Spain's national film archive and three other European archives are joining forces to reconstruct the film that the great American filmmaker began shooting in 1957 and left unfinished

One of the scenes Welles shot for his Don Quixote.
Álvaro Soto

Four European film archives have joined forces to bring to fruition one of the most ill-fated projects in the history of cinema.
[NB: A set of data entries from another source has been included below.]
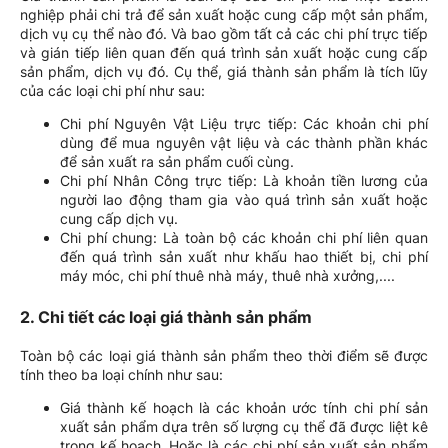
nghiệp phải chi trả để sản xuất hoặc cung cấp một sản phẩm,
dịch vụ cụ thể nào đó. Và bao gồm tất cả các chi phí trực tiếp
và gián tiếp liên quan đến quá trình sản xuất hoặc cung cấp
sản phẩm, dịch vụ đó. Cụ thể, giá thành sản phẩm là tích lũy
của các loại chi phí như sau:
Chi phí Nguyên Vật Liệu trực tiếp: Các khoản chi phí
dùng để mua nguyên vật liệu và các thành phần khác
để sản xuất ra sản phẩm cuối cùng.
Chi phí Nhân Công trực tiếp: Là khoản tiền lương của
người lao động tham gia vào quá trình sản xuất hoặc
cung cấp dịch vụ.
Chi phí chung: Là toàn bộ các khoản chi phí liên quan
đến quá trình sản xuất như khấu hao thiết bị, chi phí
máy móc, chi phí thuê nhà máy, thuê nhà xưởng,....
2. Chi tiết các loại giá thành sản phẩm
Toàn bộ các loại giá thành sản phẩm theo thời điểm sẽ được
tính theo ba loại chính như sau:
Giá thành kế hoạch là các khoản ước tính chi phí sản
xuất sản phẩm dựa trên số lượng cụ thể đã được liệt kê
trong kế hoạch. Hoặc là các chi phí sản xuất sản phẩm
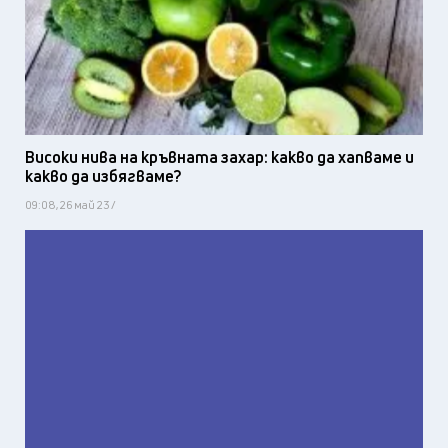
Високи нива на кръвната захар: какво да хапваме и
какво да избягваме?
09:08, 26 май 23 /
The Spanish, ... French and Italian film archives, together with the Munich Film Museum (Germany), are set to reconstruct Don Quixote, the unfinished adaptation of Cervantes’ novel that Orson Welles began in 1957 and left unfinished upon his death in 1985.

Oja Kodar, Welles’s partner and artistic collaborator during the final years of his life, has given her consent to this project, which will use the original footage currently held by the Spanish film archive, the Cinémathèque Française, Cinecittà and the Filmmuseum München: 30 hours of scattered footage which, following Welles’s original script, will be edited into a film to be directed by the historian Esteve Riambau, author of four books on Welles and former director of the Filmoteca de Catalunya.

Orson Welles began filming his Don Quixote in the summer of 1957 in Mexico, with Francisco Reiguera, a Spanish exile, as Don Quixote, Akim Tamiroff as Sancho Panza and Patty McCormack as Dulcinea.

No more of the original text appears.